In the following days

  • Reduce load. Real reduction, not theater. If projects need to slip, they slip.
  • Check in regularly but not constantly. “Thinking of you, no need to respond” is its own gift.
  • Don’t volunteer them as the brave face. They don’t owe anyone an update.
  • Protect their privacy fiercely. Share only what they’ve asked me to share, with whom they’ve asked.

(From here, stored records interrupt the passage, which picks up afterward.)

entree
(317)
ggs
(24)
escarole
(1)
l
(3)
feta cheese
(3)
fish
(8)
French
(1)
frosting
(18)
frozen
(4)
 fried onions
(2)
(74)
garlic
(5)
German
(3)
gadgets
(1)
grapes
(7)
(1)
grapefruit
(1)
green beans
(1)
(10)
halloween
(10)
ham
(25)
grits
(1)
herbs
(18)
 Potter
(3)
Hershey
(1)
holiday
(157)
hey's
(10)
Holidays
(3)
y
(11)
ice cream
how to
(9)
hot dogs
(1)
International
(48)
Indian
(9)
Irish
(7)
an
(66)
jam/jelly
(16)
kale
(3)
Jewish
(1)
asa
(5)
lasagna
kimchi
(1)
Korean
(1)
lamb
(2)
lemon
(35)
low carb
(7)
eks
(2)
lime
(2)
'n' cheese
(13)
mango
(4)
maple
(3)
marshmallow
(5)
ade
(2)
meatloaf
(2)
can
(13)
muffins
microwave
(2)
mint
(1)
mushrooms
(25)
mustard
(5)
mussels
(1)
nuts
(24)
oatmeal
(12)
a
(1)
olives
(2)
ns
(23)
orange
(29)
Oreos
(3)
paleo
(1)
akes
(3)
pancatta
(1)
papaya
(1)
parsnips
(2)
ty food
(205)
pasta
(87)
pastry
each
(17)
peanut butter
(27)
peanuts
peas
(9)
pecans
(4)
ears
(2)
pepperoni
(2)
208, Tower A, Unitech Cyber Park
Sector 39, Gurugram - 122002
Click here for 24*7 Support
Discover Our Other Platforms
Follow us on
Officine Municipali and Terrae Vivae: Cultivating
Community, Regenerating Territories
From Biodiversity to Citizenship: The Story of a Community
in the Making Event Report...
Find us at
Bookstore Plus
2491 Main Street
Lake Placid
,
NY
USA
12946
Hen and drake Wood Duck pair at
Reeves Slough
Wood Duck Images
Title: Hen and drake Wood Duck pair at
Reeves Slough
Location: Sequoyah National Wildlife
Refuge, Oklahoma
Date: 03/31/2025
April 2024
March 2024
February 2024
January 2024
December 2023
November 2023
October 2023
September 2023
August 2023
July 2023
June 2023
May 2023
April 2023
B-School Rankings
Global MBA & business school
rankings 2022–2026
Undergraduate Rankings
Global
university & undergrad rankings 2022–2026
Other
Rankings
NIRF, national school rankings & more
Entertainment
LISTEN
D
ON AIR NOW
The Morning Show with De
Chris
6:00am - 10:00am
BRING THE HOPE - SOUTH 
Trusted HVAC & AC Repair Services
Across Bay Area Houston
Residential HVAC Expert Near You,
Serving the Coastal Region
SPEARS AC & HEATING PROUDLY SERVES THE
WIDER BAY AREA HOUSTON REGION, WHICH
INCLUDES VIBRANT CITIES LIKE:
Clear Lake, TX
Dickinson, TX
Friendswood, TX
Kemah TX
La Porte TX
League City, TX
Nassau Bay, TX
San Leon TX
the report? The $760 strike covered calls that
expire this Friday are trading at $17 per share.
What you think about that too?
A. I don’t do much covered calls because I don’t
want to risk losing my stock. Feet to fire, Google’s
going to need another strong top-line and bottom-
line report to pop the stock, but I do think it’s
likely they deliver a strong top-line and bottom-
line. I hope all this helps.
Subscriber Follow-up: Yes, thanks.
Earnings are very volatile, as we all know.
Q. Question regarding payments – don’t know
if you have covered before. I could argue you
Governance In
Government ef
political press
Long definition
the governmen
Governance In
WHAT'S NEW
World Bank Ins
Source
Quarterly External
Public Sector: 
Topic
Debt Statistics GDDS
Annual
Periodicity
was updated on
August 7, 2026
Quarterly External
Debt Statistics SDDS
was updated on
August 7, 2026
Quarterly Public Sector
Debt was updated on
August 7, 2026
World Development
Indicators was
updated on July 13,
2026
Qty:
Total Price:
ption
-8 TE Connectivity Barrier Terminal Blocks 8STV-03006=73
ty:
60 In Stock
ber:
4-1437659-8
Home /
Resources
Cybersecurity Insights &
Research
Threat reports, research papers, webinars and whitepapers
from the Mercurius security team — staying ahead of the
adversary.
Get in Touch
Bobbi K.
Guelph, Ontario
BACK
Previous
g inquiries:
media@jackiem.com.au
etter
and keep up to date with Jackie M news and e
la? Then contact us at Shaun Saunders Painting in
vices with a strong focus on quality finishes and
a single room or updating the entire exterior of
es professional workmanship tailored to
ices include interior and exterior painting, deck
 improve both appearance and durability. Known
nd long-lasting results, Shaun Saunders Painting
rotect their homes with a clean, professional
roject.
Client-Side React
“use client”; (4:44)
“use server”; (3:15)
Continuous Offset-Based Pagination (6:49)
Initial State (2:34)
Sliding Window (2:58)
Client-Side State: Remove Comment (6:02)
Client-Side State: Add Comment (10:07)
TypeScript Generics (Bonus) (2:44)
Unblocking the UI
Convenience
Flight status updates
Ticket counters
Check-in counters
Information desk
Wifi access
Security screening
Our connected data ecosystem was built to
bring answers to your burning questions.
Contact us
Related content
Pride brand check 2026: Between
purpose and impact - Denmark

What to watch for in yourself

  • Wanting to fix it. I cannot fix it. My job is to make their work life easier so they have capacity for the rest of life.
  • Performing concern publicly rather than providing space privately.
  • Forgetting to follow up after the first week. The hard part for many people is week four, not day one.

Common traps

  • Asking medical or relationship details that aren’t mine to know.
  • Promising things on behalf of HR or the company that I can’t deliver.
  • Going silent because I don’t know what to say. Imperfect presence beats absence.
  • Pulling them into something “to take their mind off it” without asking.

Sample language

“I’m so sorry. You don’t need to explain more than you want to. What would help right now?”

“I’ve got [X] covered. Don’t think about it. If anything else comes up, tell me and I’ll handle it.”

“I’m thinking of you. No reply needed.”